REQUIREMENT
Whatever pictures appear, omit them, and repeat the data below exactly.

(Dataset items)
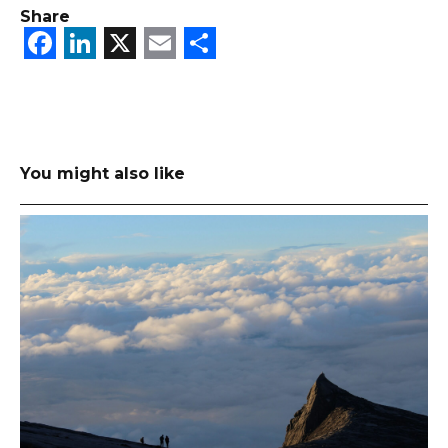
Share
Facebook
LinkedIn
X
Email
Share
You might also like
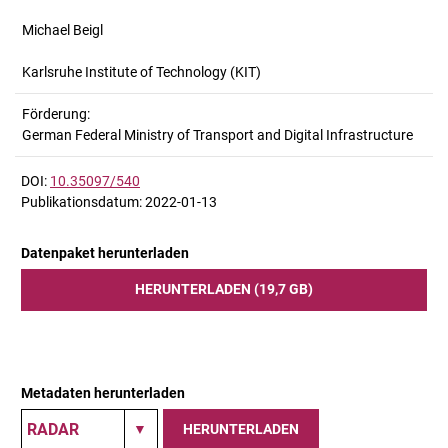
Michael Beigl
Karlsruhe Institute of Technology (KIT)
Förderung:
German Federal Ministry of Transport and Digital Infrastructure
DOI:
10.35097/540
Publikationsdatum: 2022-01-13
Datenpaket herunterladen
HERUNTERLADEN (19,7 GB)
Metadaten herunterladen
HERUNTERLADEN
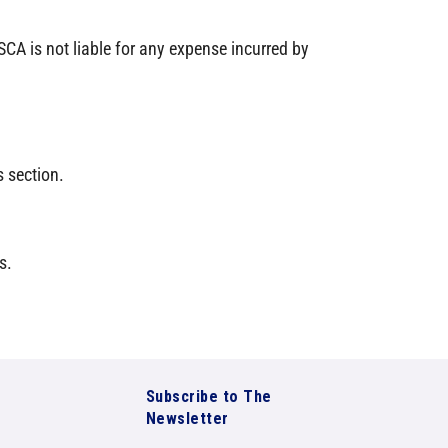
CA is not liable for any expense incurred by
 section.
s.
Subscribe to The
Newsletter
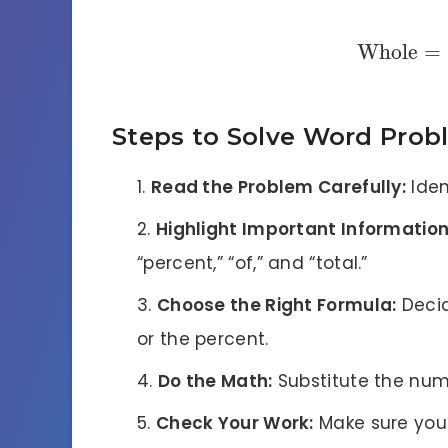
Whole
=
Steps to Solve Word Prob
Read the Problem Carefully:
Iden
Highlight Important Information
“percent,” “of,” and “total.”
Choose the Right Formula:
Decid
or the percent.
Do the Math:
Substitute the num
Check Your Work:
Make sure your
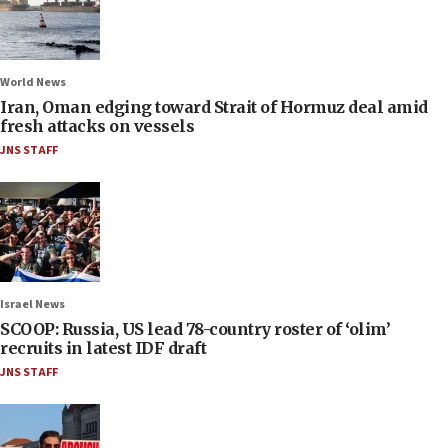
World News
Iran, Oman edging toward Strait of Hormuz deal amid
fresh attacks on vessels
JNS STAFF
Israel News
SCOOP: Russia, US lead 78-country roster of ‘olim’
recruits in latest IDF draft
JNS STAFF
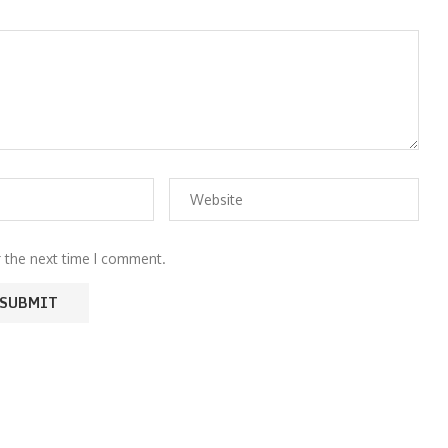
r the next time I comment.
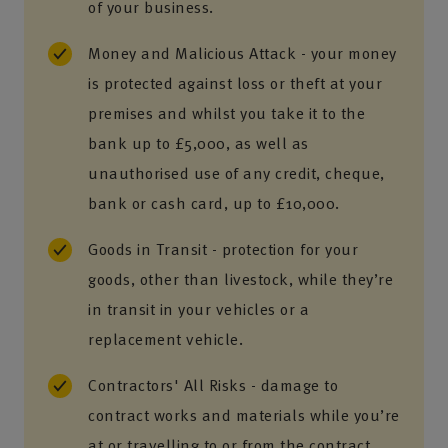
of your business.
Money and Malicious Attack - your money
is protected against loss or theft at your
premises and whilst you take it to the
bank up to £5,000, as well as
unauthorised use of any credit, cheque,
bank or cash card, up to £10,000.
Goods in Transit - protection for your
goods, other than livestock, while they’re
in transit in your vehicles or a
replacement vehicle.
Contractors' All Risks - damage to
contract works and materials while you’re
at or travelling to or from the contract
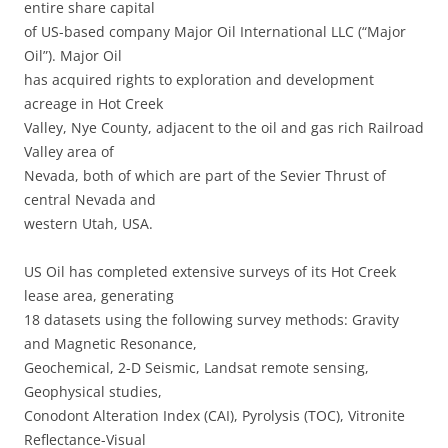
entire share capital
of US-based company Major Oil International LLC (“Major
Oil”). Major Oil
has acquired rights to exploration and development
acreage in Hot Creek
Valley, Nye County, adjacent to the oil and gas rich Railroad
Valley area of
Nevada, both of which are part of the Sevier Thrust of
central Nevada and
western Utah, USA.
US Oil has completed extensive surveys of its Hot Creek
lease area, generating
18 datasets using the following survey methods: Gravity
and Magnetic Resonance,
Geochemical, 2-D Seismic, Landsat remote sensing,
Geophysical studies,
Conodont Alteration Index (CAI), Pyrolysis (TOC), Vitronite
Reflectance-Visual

SOLUTION TO THIS EXERCISE
Share
Facebook
LinkedIn
X
Email
Share
You might also like
Michael Beigl
Karlsruhe Institute of Technology (KIT)
Förderung:
German Federal Ministry of Transport and Digital Infrastructure
DOI:
10.35097/540
Publikationsdatum: 2022-01-13
Datenpaket herunterladen
HERUNTERLADEN (19,7 GB)
Metadaten herunterladen
HERUNTERLADEN
CA is not liable for any expense incurred by
 section.
s.
Subscribe to The
Newsletter
Whole
=
Steps to Solve Word Prob
Read the Problem Carefully:
Iden
Highlight Important Information
“percent,” “of,” and “total.”
Choose the Right Formula:
Decid
or the percent.
Do the Math:
Substitute the num
Check Your Work:
Make sure your
World News
Iran, Oman edging toward Strait of Hormuz deal amid
fresh attacks on vessels
JNS STAFF
Israel News
SCOOP: Russia, US lead 78-country roster of ‘olim’
recruits in latest IDF draft
JNS STAFF
r the next time I comment.
of your business.
Money and Malicious Attack - your money
is protected against loss or theft at your
premises and whilst you take it to the
bank up to £5,000, as well as
unauthorised use of any credit, cheque,
bank or cash card, up to £10,000.
Goods in Transit - protection for your
goods, other than livestock, while they’re
in transit in your vehicles or a
replacement vehicle.
Contractors' All Risks - damage to
contract works and materials while you’re
at or travelling to or from the contract
entire share capital
of US-based company Major Oil International LLC (“Major
Oil”). Major Oil
has acquired rights to exploration and development
acreage in Hot Creek
Valley, Nye County, adjacent to the oil and gas rich Railroad
Valley area of
Nevada, both of which are part of the Sevier Thrust of
central Nevada and
western Utah, USA.
US Oil has completed extensive surveys of its Hot Creek
lease area, generating
18 datasets using the following survey methods: Gravity
and Magnetic Resonance,
Geochemical, 2-D Seismic, Landsat remote sensing,
Geophysical studies,
Conodont Alteration Index (CAI), Pyrolysis (TOC), Vitronite
Reflectance-Visual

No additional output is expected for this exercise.